All over our part of Michigan, there are intimations of spring. For starters, we’ve had a thaw. From temperatures in the single digits and teens, we’ve jumped into the thirties, forties, and even fifties. Winter is a long way from over in this Northern state, but this respite reminds us that winter does not, in fact, last forever.
The warmer temperatures have affected our behaviors. Two things happened right off. First, people scrambled to locate the storm drains and clear them of inches and feet of snow, so the meltwater, when it came, would have somewhere to go. And, simultaneously, people removed their hats and hoods and scarves and gloves and mittens, and unzipped their jackets. Some went so far as to remove their jackets altogether. I even saw a man wearing shorts, although he was also wearing a knit hat pulled low over his ears. Judging from his somewhat huddled, hands-in-pockets demeanor, a warm head doesn’t quite compensate for shorts in February.
The ice on the pond is no longer safe for skating. The hockey nets haven’t been hauled away, but they’ve been taken off on the ice. Some nice neighbor has gathered all the errant items of clothing cast off during play on the ice and arranged them on a pond-side bench for folks to retrieve. There are quite a few, including a sock. I’ve never really understood how people can lose a sock while outdoors and not know it, but then I do tend to run cold.
The rectangles of ice that used to be hockey rinks now act as reflecting pools, mirroring sky and trees. There’s no open water on Thurston Pond yet, but we passed a little no-name pothole of a pond yesterday that had open water, and over a hundred ducks and geese floating on it. I missed seeing that sight as I was focused so intently on the unpaved road, trying to tell the difference between mere shadows and potholes big enough to swallow a hundred ducks and geese.
The air has been filled with one of my favorite sounds, the last few days: the chirr of red-winged blackbirds. I haven’t seen any yet, but I know them when I hear them. My sisters and I grew up with that sound. Our family cottage had a lake out front and a canal and marsh out back. For us, the sound of red-winged blackbirds conjures up carefree days and a sense of all being right with the world.

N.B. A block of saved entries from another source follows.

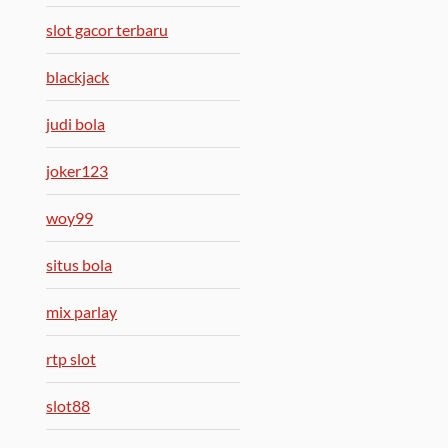
slot gacor terbaru
blackjack
judi bola
joker123
woy99
situs bola
mix parlay
rtp slot
slot88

Male cardinals have been singing for a while now, too. Have you noticed that, although they have similar voices, they have different accents? My favorites sound like the Swedish Chef from The Muppet Show. The cardinals express themselves differently, too. But everything they say at this time of year translates to, “Check me out!” Or, in the words of Beddini in Top Hat, “I am a very fine fellow!”

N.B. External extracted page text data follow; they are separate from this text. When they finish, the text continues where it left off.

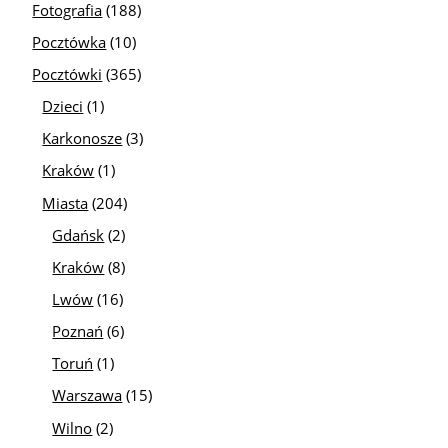
Fotografia
(188)
Pocztówka
(10)
Pocztówki
(365)
Dzieci
(1)
Karkonosze
(3)
Kraków
(1)
Miasta
(204)
Gdańsk
(2)
Kraków
(8)
Lwów
(16)
Poznań
(6)
Toruń
(1)
Warszawa
(15)
Wilno
(2)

We saw a pair of enormous birds low in the sky at dusk, and puzzled over what they could be. Then we saw some in a farmer’s field, and the penny dropped: the sandhill cranes are back. Cranes were not a fixture of my childhood or my husband’s; we still get quite a kick out of seeing them.
The nuthatches using our bluebird house for a roosting box have been remodeling again. Their last project was to drag a long thin strip of batting inside. That seems to be working out well for them. Now they’ve stretched some of the batting sideways and pushed it over the opening to the house. In other words, they’ve installed a door.
We also got our first doses of CoVid vaccine this week. Hallelujah. The vaccine seems like the only way out of the pandemic, and we are delighted to be part of the solution. As an additional bonus, getting the vaccine entailed a road trip. Even trying multiple providers and locations, multiple times a day, I hadn’t been able to get vaccination appointments for us locally, so when word came that Toledo had lots of appointments, I pounced, successfully. Toledo is only an hour from here, and the trip does not teem with excitement. But after a year of pandemic shutdown, a one-hour ride in the car seemed like a Big Deal. It would involve not being home. Seeing different things. Talking to other people. We were positively giddy.
And the very-professional staff at the Mercy hospital in Toledo were upbeat, too. Nothing threw them off-stride. All of the people working in the highly organized, smooth-running vaccination program seemed happy to be part of it. If they minded answering the same questions and giving the same directions over and over, they showed no hint of it. We were well taken care of as patients, and treated as welcome guests. We even heard a staff member telling someone that the vaccination program at that hospital was administering forty shots an hour. Thank you, thank you, thank you.
Finally, homebound from Toledo, we detoured to the A&W drive-in in Dexter, for strawberry shakes. What a great week this has been.